The research allowed Combine to interact deeply with end users for the first time. Previously, they relied on distributors to communicate end-user needs to them. To Combine’s surprise, interviews with end users revealed that price was not important to them, but the reliability (product quality) of the pumps was. As one end user put it, “the price is not critical because the cost per hour of any failure exceeds it.”
This revealing result allowed Combine with the wriggle room to educate its distribution chain on the real value of its products. He can now demonstrate to end users that by paying a little extra the reliability of the process is greatly improved by using a better quality product. It can provide a business case that shows overall profitability is better with Combine’s products than with competitor’s products. It can promote the customer service it provides in the form of technical advice and assistance. It can inform end users about its range of complementary products. And it can build brand awareness. The overall result is that end users specify Combine’s products in its contracts with distributors and, therefore, distributors stock Combine’s product line.
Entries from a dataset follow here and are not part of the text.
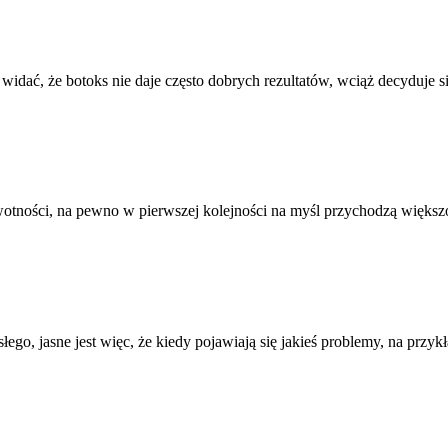
widać, że botoks nie daje często dobrych rezultatów, wciąż decyduje s
żywotności, na pewno w pierwszej kolejności na myśl przychodzą więk
ego, jasne jest więc, że kiedy pojawiają się jakieś problemy, na przy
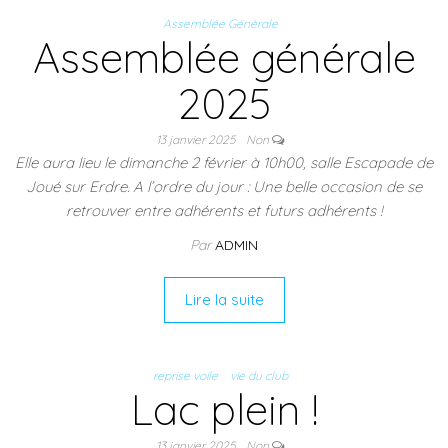
Assemblée Générale
Assemblée générale
2025
13 janvier 2025
Non
Elle aura lieu le dimanche 2 février à 10h00, salle Escapade de
Joué sur Erdre. A l’ordre du jour : Une belle occasion de se
retrouver entre adhérents et futurs adhérents !
Par
ADMIN
Lire la suite
reprise voile
vie du club
Lac plein !
13 janvier 2025
Non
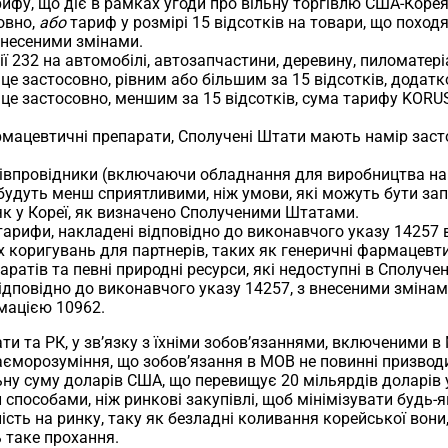
ифу, що діє в рамках угоди про вільну торгівлю США-Коре
овно,
або
тариф у розмірі 15 відсотків на товари, що поход
внесеними змінами.
 232 на автомобілі, автозапчастини, деревину, пиломатеріал
е застосовно, рівним або більшим за 15 відсотків, додатк
це застосовно, меншим за 15 відсотків, сума тарифу KORU
рмацевтичні препарати, Сполучені Штати мають намір застос
апівпровідники (включаючи обладнання для виробництва на
 будуть менш сприятливими, ніж умови, які можуть бути зап
к у Кореї, як визначено Сполученими Штатами.
арифи, накладені відповідно до виконавчого указу 14257 в
х коригувань для партнерів, таких як генеричні фармацевти
ратів та певні природні ресурси, які недоступні в Сполуч
 відповідно до виконавчого указу 14257, з внесеними зміна
мацією 10962.
ти та РК, у зв’язку з їхніми зобов’язаннями, включеними 
аєморозуміння, що зобов’язання в МОВ не повинні призводит
ну суму доларів США, що перевищує 20 мільярдів доларів у
пособами, ніж ринкові закупівлі, щоб мінімізувати будь-я
ть на ринку, таку як безладні коливання корейської вони,
 таке прохання.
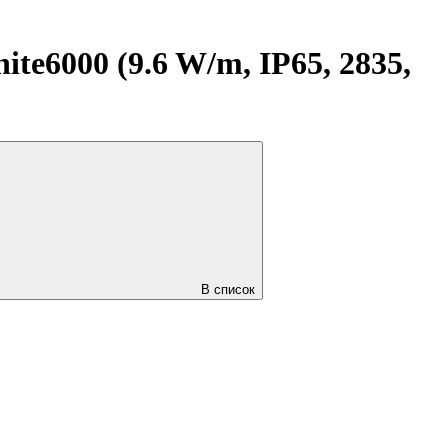
6000 (9.6 W/m, IP65, 2835,
В список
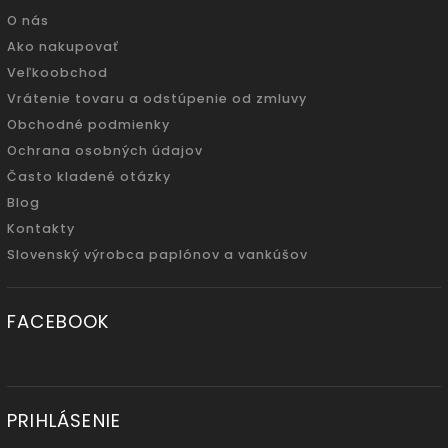
O nás
Ako nakupovať
Veľkoobchod
Vrátenie tovaru a odstúpenie od zmluvy
Obchodné podmienky
Ochrana osobných údajov
Často kladené otázky
Blog
Kontakty
Slovenský výrobca paplónov a vankúšov
FACEBOOK
PRIHLÁSENIE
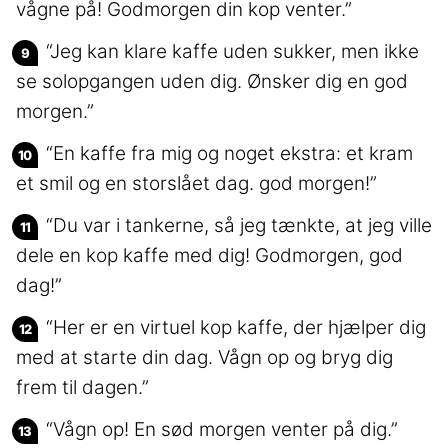
vågne på! Godmorgen din kop venter.”
“Jeg kan klare kaffe uden sukker, men ikke
se solopgangen uden dig. Ønsker dig en god
morgen.”
“En kaffe fra mig og noget ekstra: et kram
et smil og en storslået dag. god morgen!”
“Du var i tankerne, så jeg tænkte, at jeg ville
dele en kop kaffe med dig! Godmorgen, god
dag!”
“Her er en virtuel kop kaffe, der hjælper dig
med at starte din dag. Vågn op og bryg dig
frem til dagen.”
“Vågn op! En sød morgen venter på dig.”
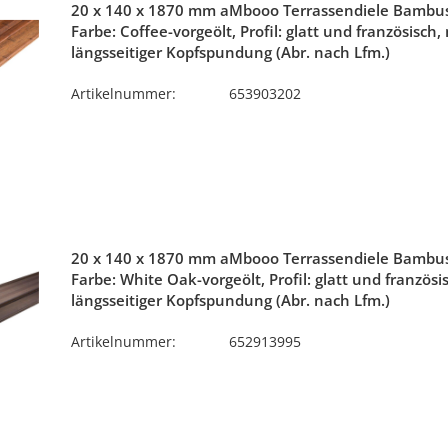
20 x 140 x 1870 mm aMbooo Terrassendiele Bambus
Farbe: Coffee-vorgeölt, Profil: glatt und französisch,
längsseitiger Kopfspundung (Abr. nach Lfm.)
Artikelnummer:
653903202
20 x 140 x 1870 mm aMbooo Terrassendiele Bambu
Farbe: White Oak-vorgeölt, Profil: glatt und französi
längsseitiger Kopfspundung (Abr. nach Lfm.)
Artikelnummer:
652913995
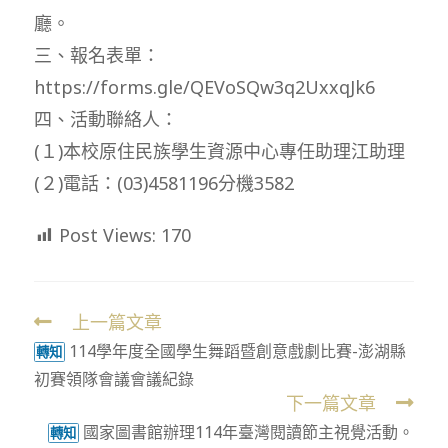
廳。
三、報名表單：
https://forms.gle/QEVoSQw3q2UxxqJk6
四、活動聯絡人：
(１)本校原住民族學生資源中心專任助理江助理
(２)電話：(03)4581196分機3582
Post Views:
170
上一篇文章
Read
114學年度全國學生舞蹈暨創意戲劇比賽-澎湖縣
more
轉知
初賽領隊會議會議紀錄
articles
下一篇文章
國家圖書館辦理114年臺灣閱讀節主視覺活動。
轉知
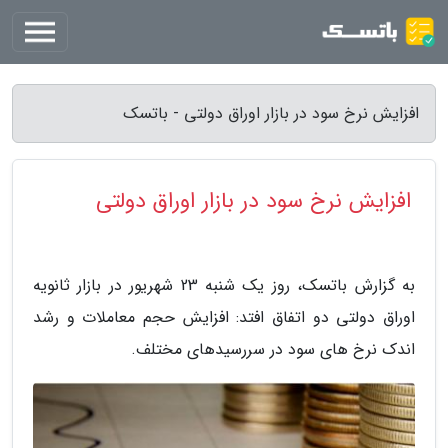
افزایش نرخ سود در بازار اوراق دولتی - باتسک
افزایش نرخ سود در بازار اوراق دولتی
به گزارش باتسک، روز یک شنبه 23 شهریور در بازار ثانویه
اوراق دولتی دو اتفاق افتد: افزایش حجم معاملات و رشد
اندک نرخ های سود در سررسیدهای مختلف.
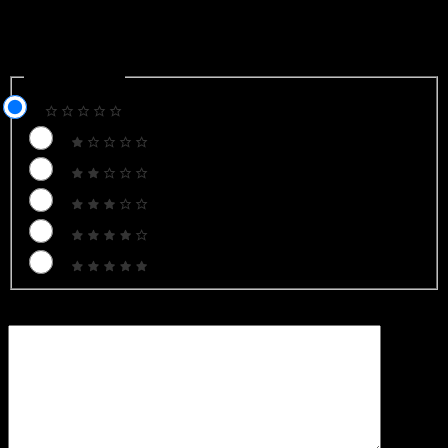
Email của bạn sẽ không được hiển thị công khai.
Các trường
bắt buộc được đánh dấu
*
Recipe Rating
Recipe Rating
Bình luận
*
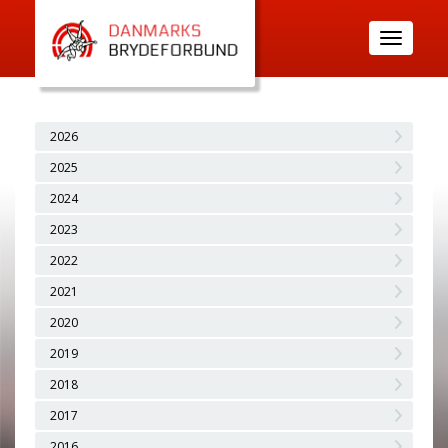
Toggle
navigatio
2026
2025
2024
2023
2022
2021
2020
2019
2018
2017
2016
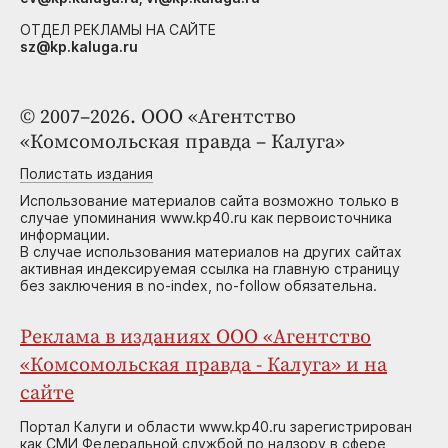
ОТДЕЛ РЕКЛАМЫ НА САЙТЕ
sz@kp.kaluga.ru
© 2007–2026. ООО «Агентство
«Комсомольская правда – Калуга»
Полистать издания
Использование материалов сайта возможно только в
случае упоминания www.kp40.ru как первоисточника
информации.
В случае использования материалов на других сайтах
активная индексируемая ссылка на главную страницу
без заключения в no-index, no-follow обязательна.
Реклама в изданиях ООО «Агентство
«Комсомольская правда - Калуга» и на
сайте
Портал Калуги и области www.kp40.ru зарегистрирован
как СМИ Федеральной службой по надзору в сфере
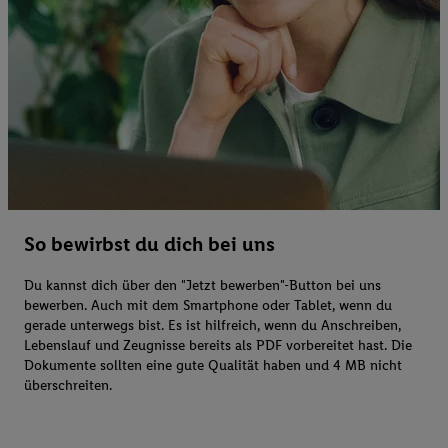
So bewirbst du dich bei uns
Du kannst dich über den "Jetzt bewerben"-Button bei uns
bewerben. Auch mit dem Smartphone oder Tablet, wenn du
gerade unterwegs bist. Es ist hilfreich, wenn du Anschreiben,
Lebenslauf und Zeugnisse bereits als PDF vorbereitet hast. Die
Dokumente sollten eine gute Qualität haben und 4 MB nicht
überschreiten.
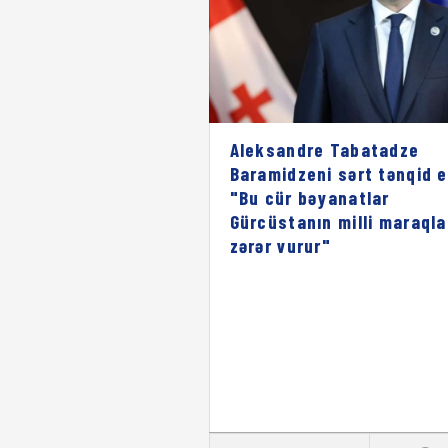
Aleksandre Tabatadze
Baramidzeni sərt tənqid e
"Bu cür bəyanatlar
Gürcüstanın milli maraqla
zərər vurur"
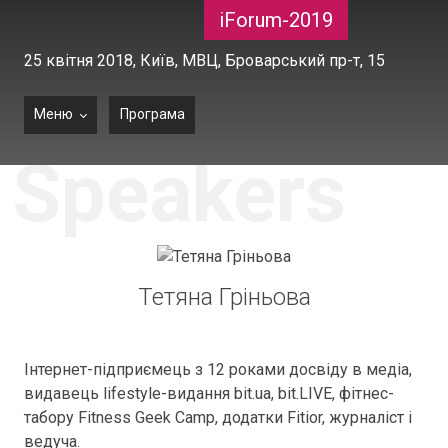
iForum-2019
25 квітня 2018,
Київ, МВЦ, Броварський пр-т, 15
Меню
Програма
Speakers
Тетяна Гріньова
Інтернет-підприємець з 12 роками досвіду в медіа,
видавець lifestyle-видання bit.ua, bit.LIVE, фітнес-
табору Fitness Geek Camp, додатки Fitior, журналіст і
ведуча.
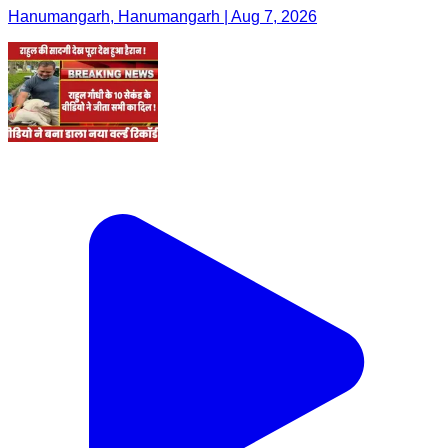
Hanumangarh, Hanumangarh | Aug 7, 2026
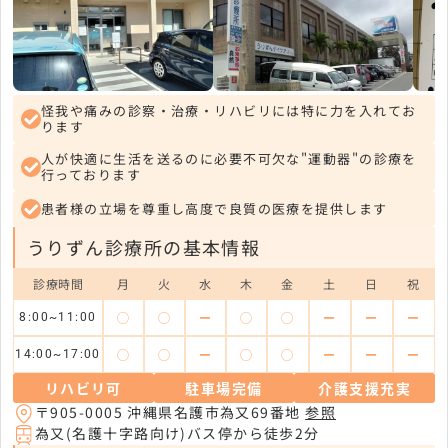
怪我や痛みの診察・治療・リハビリには特に力を入れてお
ります
人が快適に生活を送るのに必要不可欠な"運動器"の診療を
行っております
患者様の立場を尊重し高度で良質の医療を提供します
うりずん診療所の基本情報
診療時間
月
火
水
木
金
土
日
祝
◯
◯
ー
◯
◯
ー
ー
ー
8:00~11:00
◯
◯
ー
◯
◯
ー
ー
ー
14:00~17:00
リハビリ可
駐車場完備
介護支援充実
〒905-0005 沖縄県名護市為又69番地
参照
為又(名護十字路向け)バス停から徒歩2分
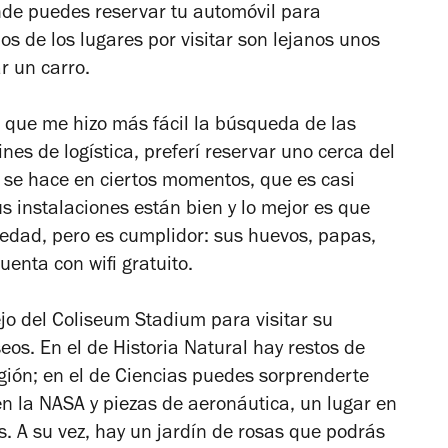
onde puedes reservar tu automóvil para
os de los lugares por visitar son lejanos unos
r un carro.
, que me hizo más fácil la búsqueda de las
ines de logística, preferí reservar uno cerca del
e se hace en ciertos momentos, que es casi
 instalaciones están bien y lo mejor es que
iedad, pero es cumplidor: sus huevos, papas,
uenta con wifi gratuito.
jo del Coliseum Stadium para visitar su
eos. En el de Historia Natural hay restos de
egión; en el de Ciencias puedes sorprenderte
 la NASA y piezas de aeronáutica, un lugar en
s. A su vez, hay un jardín de rosas que podrás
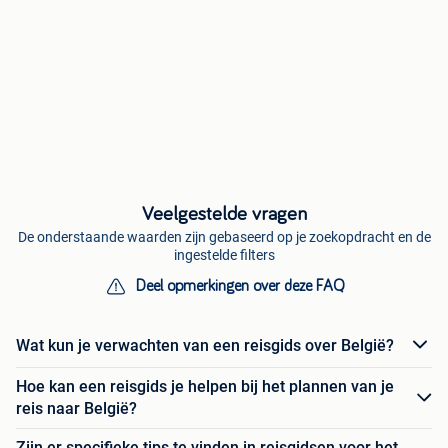
Veelgestelde vragen
De onderstaande waarden zijn gebaseerd op je zoekopdracht en de
ingestelde filters
Deel opmerkingen over deze FAQ
Wat kun je verwachten van een reisgids over België?
Hoe kan een reisgids je helpen bij het plannen van je
reis naar België?
Zijn er specifieke tips te vinden in reisgidsen voor het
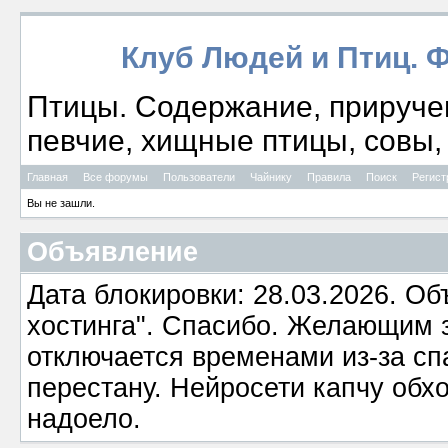
Клуб Людей и Птиц. 
Птицы. Содержание, приручен
певчие, хищные птицы, совы, 
Главная
Все форумы
Пользователи
Чайнику
Правила
Поиск
Регист
Вы не зашли.
Объявление
Дата блокировки: 28.03.2026. О
хостинга". Спасибо. Желающим з
отключается временами из-за сп
перестану. Нейросети капчу обхо
надоело.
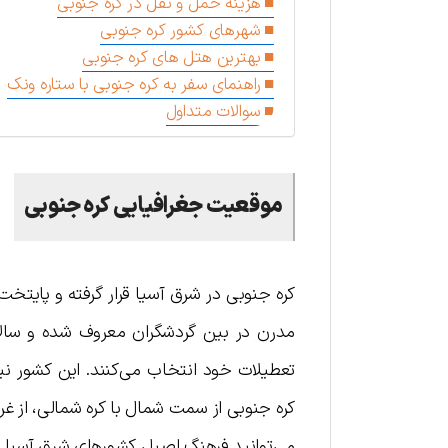
هزینه حمل و نقل در کره جنوبی
شهرهای کشور کره جنوبی
بهترین هتل های کره جنوبی
راهنمای سفر به کره جنوبی با ستاره ونک
سوالات متداول
موقعیت جغرافیایی کره جنوبی
کره جنوبی در شرق آسیا قرار گرفته و پایتخت
مدرن در بین گردشگران معروف شده و سالان
تعطیلات خود انتخاب می‌کنند. این کشور نیم
کره جنوبی از سمت شمال با کره شمالی، از غ
می‌توانید فرهنگ اصیل کشورهای شرق آسیا را 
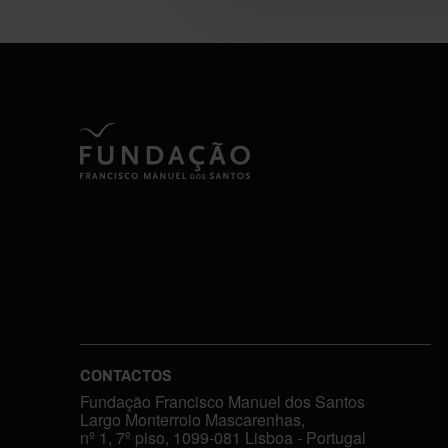
CONTACTOS
Fundação Francisco Manuel dos Santos
Largo Monterroio Mascarenhas,
nº 1, 7º piso, 1099-081 Lisboa - Portugal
Time for a change of strategy?
Bringing in external stakeholders has transformed strategy development at Combine. Instead of competing to look smart and impose their ideas within the bubble, the executives at Combine began to question what they believed and came to view the world in a new way. As a result, they became more open to new ideas. They stopped seeing strategizing as paint by numbers and came to see it as a genuinely creative process.
If you are happy with the results of your strategic process, then move on. But I’m pretty sure you don’t look forward to those strategy reviews – heavy on analysis, short on creativity.
My suggestion is to change direction. Stop trying to do all the heavy lifting; it is not productive. Instead, ask stakeholders in your organization to remove some of the hard work by interviewing them. Then become a forensic pathologist to investigate your results like we did at Combine. Look for disconnections that surprise; these findings could shift your strategy in a new and successful direction.